[DATA LISTING Boundary: Start]
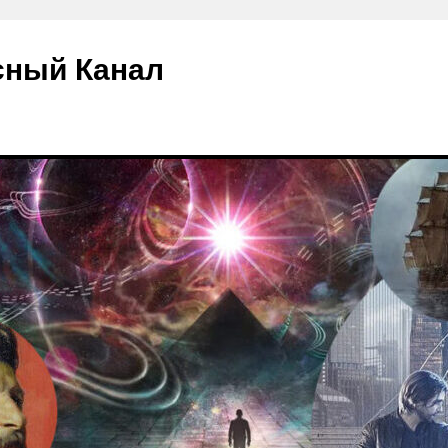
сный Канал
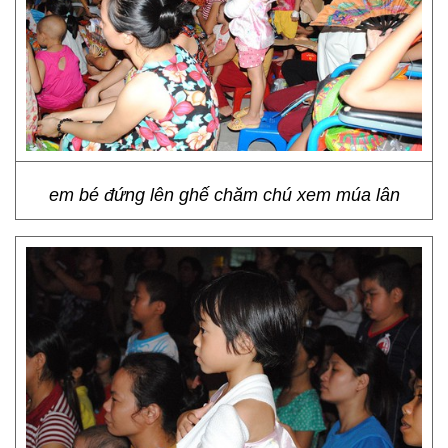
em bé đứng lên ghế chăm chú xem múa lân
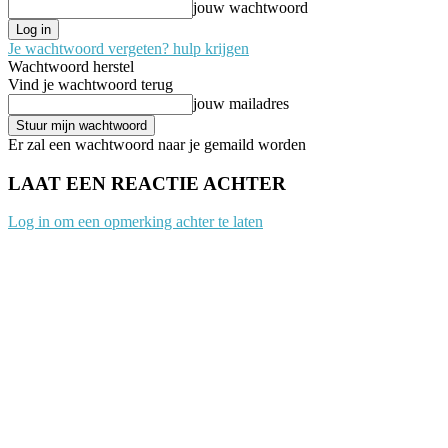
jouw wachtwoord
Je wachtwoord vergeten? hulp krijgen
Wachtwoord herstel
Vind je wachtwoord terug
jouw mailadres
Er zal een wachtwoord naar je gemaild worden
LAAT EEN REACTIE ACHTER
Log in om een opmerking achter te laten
[DATA LISTING Boundary: End]
[DATA LISTING Boundary: Start]
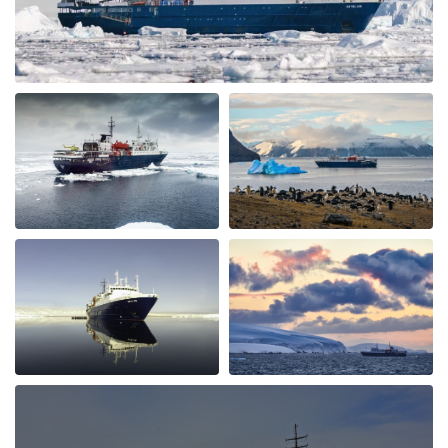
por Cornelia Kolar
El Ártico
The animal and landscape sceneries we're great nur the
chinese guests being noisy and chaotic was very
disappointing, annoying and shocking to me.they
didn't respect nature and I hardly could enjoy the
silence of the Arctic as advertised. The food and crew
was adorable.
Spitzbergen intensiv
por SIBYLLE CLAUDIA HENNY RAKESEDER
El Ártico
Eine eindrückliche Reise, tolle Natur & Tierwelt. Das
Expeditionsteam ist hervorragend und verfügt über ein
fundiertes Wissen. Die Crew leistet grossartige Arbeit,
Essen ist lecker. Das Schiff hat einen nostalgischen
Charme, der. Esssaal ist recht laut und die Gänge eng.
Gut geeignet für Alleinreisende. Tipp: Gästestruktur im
[DATA LISTING Boundary: End]
[DATA LISTING Boundary: Start]
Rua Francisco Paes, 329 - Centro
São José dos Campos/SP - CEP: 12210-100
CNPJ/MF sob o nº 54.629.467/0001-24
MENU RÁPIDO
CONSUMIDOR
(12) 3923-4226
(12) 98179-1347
[DATA LISTING Boundary: End]
### [ASSIGNMENT]
Send back an exact copy of only the lines from the line with "The animal and" up to and including the line with "Gut geeignet für" in the data above.

### [RESPONSE AREA]
The animal and landscape sceneries we're great nur the
chinese guests being noisy and chaotic was very
disappointing, annoying and shocking to me.they
didn't respect nature and I hardly could enjoy the
silence of the Arctic as advertised. The food and crew
was adorable.
Spitzbergen intensiv
por SIBYLLE CLAUDIA HENNY RAKESEDER
El Ártico
Eine eindrückliche Reise, tolle Natur & Tierwelt. Das
Expeditionsteam ist hervorragend und verfügt über ein
fundiertes Wissen. Die Crew leistet grossartige Arbeit,
Essen ist lecker. Das Schiff hat einen nostalgischen
Charme, der. Esssaal ist recht laut und die Gänge eng.
Gut geeignet für Alleinreisende. Tipp: Gästestruktur im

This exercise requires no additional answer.